Core integrations of the Datadog Agent
BSD 3-Clause "New" or "Revised" License
932 stars 1.4k forks source link

dcgm-exporter README docker instructions contains incorrect commands and information #17370

Open mbacchi opened 6 months ago

mbacchi commented 6 months ago

The dcgm-exporter README.md has incorrect information about running dcgm-exporter in Docker. There are 2 major problems with these instructions which we would appreciate you fix.

  1. In the Docker section, you indicate that we should create a counters csv file with specific fields that you suggest should be used. Unfortunately using that counters file with the most recent version of the dcgm-exporter docker image (3.3.5-3.4.1) causes a segmentation violation:

    time="2024-04-09T21:14:41Z" level=info msg="Initializing system entities of type: CPU"
    SIGSEGV: segmentation violation

    If I provide no counters.csv file to the docker command it works fine. (For example using no -v argument in the recommended command in your step 2 here.)

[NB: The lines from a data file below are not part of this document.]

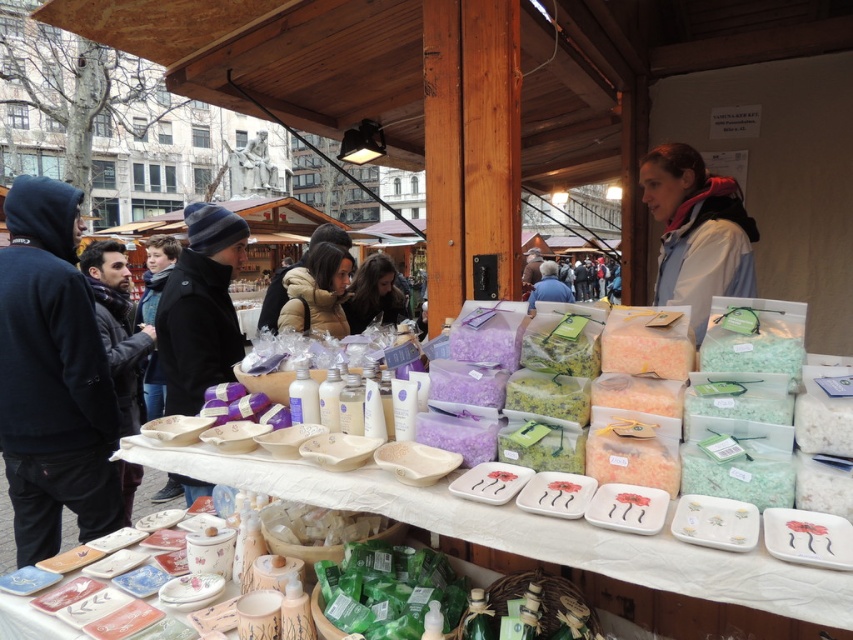 Consider the image. Is black knit hat at left shorter than black wool coat at left?

Yes, black knit hat at left is shorter than black wool coat at left.

The image size is (853, 640). In order to click on black knit hat at left in this screenshot , I will do `click(200, 308)`.

Is point (160, 362) positioned in front of point (86, 250)?

Yes, it is in front of point (86, 250).

Where is `black knit hat at left`? Image resolution: width=853 pixels, height=640 pixels. black knit hat at left is located at coordinates (200, 308).

Looking at this image, is gray fleece jacket at upper right to the right of puffy white jacket at center from the viewer's perspective?

Indeed, gray fleece jacket at upper right is positioned on the right side of puffy white jacket at center.

Who is positioned more to the left, gray fleece jacket at upper right or puffy white jacket at center?

Positioned to the left is puffy white jacket at center.

Is point (691, 237) farther from camera compared to point (341, 288)?

No, it is not.

The image size is (853, 640). Identify the location of gray fleece jacket at upper right. (695, 232).

Between gray fleece jacket at upper right and black knit hat at left, which one has more height?

black knit hat at left is taller.

Is gray fleece jacket at upper right closer to the viewer compared to black knit hat at left?

That is True.

What do you see at coordinates (695, 232) in the screenshot? The width and height of the screenshot is (853, 640). I see `gray fleece jacket at upper right` at bounding box center [695, 232].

  2. Again in your recommended docker run command, you suggest using -e DCGM_EXPORTER_INTERVAL=3 which tells dcgm-exporter to read GPU metrics every 3 milliseconds. This is apparently too fast, and causes high CPU usage, which I found out when I opened this issue in the dcgm-exporter repository. The default is -e DCGM_EXPORTER_INTERVAL=30000, which does not cause a high CPU usage problem on the system

These two issues cause the dcgm-exporter to be unusable due to your suggested commands and usage. Please fix this documentation.

steveny91 commented 3 weeks ago

@mbacchi Sorry for the delay. We recently addressed point 2 here: https://github.com/DataDog/integrations-core/pull/18658

Internally testing we saw some better stability in CPU usage with as you mentioned a higher exporter interval. But we wanted to try aligning the interval closer to what the Datadog agent scrapes on to help prevent stale data.

For point 1: I couldn't replicate this behavior with 3.3.8-3.6.0-ubuntu22.04 or 3.3.5-3.4.0-ubuntu22.04 for me they seem to spin up fine and I can't get the segfault you encountered:

time="2024-09-27T18:11:44Z" level=info msg="Initializing system entities of type: CPU"
time="2024-09-27T18:11:44Z" level=info msg="Not collecting CPU metrics; Error retrieving DCGM MIG hierarchy: This request is serviced by a module of DCGM that is not currently loaded"
time="2024-09-27T18:11:44Z" level=info msg="Initializing system entities of type: CPU Core"
time="2024-09-27T18:11:44Z" level=info msg="Not collecting CPU Core metrics; Error retrieving DCGM MIG hierarchy: This request is serviced by a module of DCGM that is not currently loaded"